Data sharing statement: none.
Risk of bias
Bias Authors' judgement Support for judgement
Random sequence generation (selection bias) Low risk Quote: "we randomly assigned participants”. Additional information from authors: “1:1 randomisation using computer generated random numbers.”
Allocation concealment (selection bias) High risk Not done.
Blinding of participants and personnel (performance bias)
All outcomes High risk Quotes: “The participants were not blinded to their assignment of the study arm.” “Masking: None (Open Label)”.
Blinding of outcome assessment (detection bias)
All outcomes High risk Participants not blinded. High risk for participant‐assessed outcomes such as daytime sleepiness or sleep quality.
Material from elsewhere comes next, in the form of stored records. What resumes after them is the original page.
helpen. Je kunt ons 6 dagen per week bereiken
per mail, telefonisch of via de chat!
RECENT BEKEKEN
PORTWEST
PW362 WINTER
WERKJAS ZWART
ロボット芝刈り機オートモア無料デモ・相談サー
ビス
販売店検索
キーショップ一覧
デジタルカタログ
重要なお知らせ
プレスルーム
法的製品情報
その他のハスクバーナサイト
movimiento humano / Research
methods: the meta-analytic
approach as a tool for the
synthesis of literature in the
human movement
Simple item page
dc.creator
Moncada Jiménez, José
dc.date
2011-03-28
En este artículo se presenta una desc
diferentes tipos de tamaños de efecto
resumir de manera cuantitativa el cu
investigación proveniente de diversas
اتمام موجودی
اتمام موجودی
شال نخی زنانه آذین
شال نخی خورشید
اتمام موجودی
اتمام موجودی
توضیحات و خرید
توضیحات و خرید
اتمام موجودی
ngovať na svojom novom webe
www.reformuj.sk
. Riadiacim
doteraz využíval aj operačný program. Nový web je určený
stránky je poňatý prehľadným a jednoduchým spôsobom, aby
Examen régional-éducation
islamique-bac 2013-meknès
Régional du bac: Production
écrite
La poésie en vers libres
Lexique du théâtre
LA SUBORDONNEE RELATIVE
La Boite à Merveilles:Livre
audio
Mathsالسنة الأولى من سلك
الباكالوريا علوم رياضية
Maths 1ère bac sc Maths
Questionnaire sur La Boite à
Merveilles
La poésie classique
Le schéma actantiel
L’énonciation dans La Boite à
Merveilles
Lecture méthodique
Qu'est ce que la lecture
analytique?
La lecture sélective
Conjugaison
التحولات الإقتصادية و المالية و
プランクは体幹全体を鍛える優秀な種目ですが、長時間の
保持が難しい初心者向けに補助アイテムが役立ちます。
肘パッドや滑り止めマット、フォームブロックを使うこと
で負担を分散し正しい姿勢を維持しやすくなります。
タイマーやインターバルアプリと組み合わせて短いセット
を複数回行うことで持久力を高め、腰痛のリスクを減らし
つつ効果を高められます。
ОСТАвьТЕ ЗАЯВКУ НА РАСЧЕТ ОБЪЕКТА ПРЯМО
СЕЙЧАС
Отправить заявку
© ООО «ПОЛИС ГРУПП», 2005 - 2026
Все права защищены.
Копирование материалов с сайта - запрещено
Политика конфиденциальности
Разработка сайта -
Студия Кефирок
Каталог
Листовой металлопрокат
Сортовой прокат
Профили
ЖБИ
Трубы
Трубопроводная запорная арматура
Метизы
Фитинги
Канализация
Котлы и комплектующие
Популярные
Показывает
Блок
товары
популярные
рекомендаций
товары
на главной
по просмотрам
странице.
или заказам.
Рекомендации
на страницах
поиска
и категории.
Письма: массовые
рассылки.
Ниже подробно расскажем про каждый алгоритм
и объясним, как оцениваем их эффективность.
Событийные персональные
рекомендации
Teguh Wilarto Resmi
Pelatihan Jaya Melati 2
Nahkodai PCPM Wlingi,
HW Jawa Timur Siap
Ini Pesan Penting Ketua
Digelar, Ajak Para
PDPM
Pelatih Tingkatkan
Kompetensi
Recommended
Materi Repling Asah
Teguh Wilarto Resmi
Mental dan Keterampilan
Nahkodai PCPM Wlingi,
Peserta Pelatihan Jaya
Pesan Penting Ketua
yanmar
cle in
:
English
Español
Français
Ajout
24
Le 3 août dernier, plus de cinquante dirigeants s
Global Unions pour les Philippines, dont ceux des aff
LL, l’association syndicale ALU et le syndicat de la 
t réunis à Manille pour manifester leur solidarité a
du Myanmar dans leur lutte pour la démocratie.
Low risk for snoring measurements. Quote: “A non‐contact microphone … was positioned 30 cm above the participant’s mouth during sleep to optimise signal quality and patient comfort … to record sound levels. Data were collected and stored in de‐identified form, assigned to a unique participant ID.”
Incomplete outcome data (attrition bias)
All outcomes Low risk Equal percentages of losses in both compared groups. Quotes: “Despite instructions to record their sleep environment sounds twice weekly, participants’ recording frequency varied. Over the study period, 16 participants (8 intervention group, 8 control group) met the requirement of recording 12 nights of sleep for 5 h or longer. Data from these 16 participants were analysed”.
"In the control group 2 participants withdrew after randomisation before activity and 6 did not complete the minimum of 12 nighttime recordings of at least 5 hours in length.”
“Participants were considered to have completed the protocol if they produced at least 12 recordings of ≥ 5 h each (primary end point).”
Selective reporting (reporting bias) Low risk Pre‐specified relevant outcomes in clinicaltrials.gov were reported.
Other bias Low risk The study appears to be free of other sources of bias.